What you are asked to do: Look through the data that follows and copy each line with the string "տուն".

[Dataset entries]
···

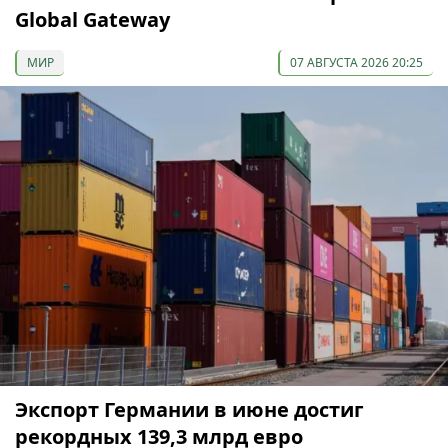
Global Gateway
МИР
07 АВГУСТА 2026 20:25
Экспорт Германии в июне достиг
рекордных 139,3 млрд евро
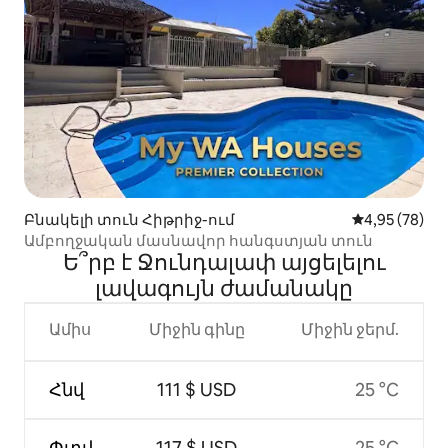
Բնակելի տուն Հիթրիջ-ում
Միջին վարկա
4,95 (78)
Ամբողջական մասնավոր հանգստյան տուն
Ե՞րբ է Ջունդալափ այցելելու
լավագույն ժամանակը
Ամիս
Միջին գինը
Միջին ջերմ.
Հնվ
111 $ USD
25 °C
Փտվ
117 $ USD
25 °C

···

Solution:
Բնակելի տուն Հիթրիջ-ում
Ամբողջական մասնավոր հանգստյան տուն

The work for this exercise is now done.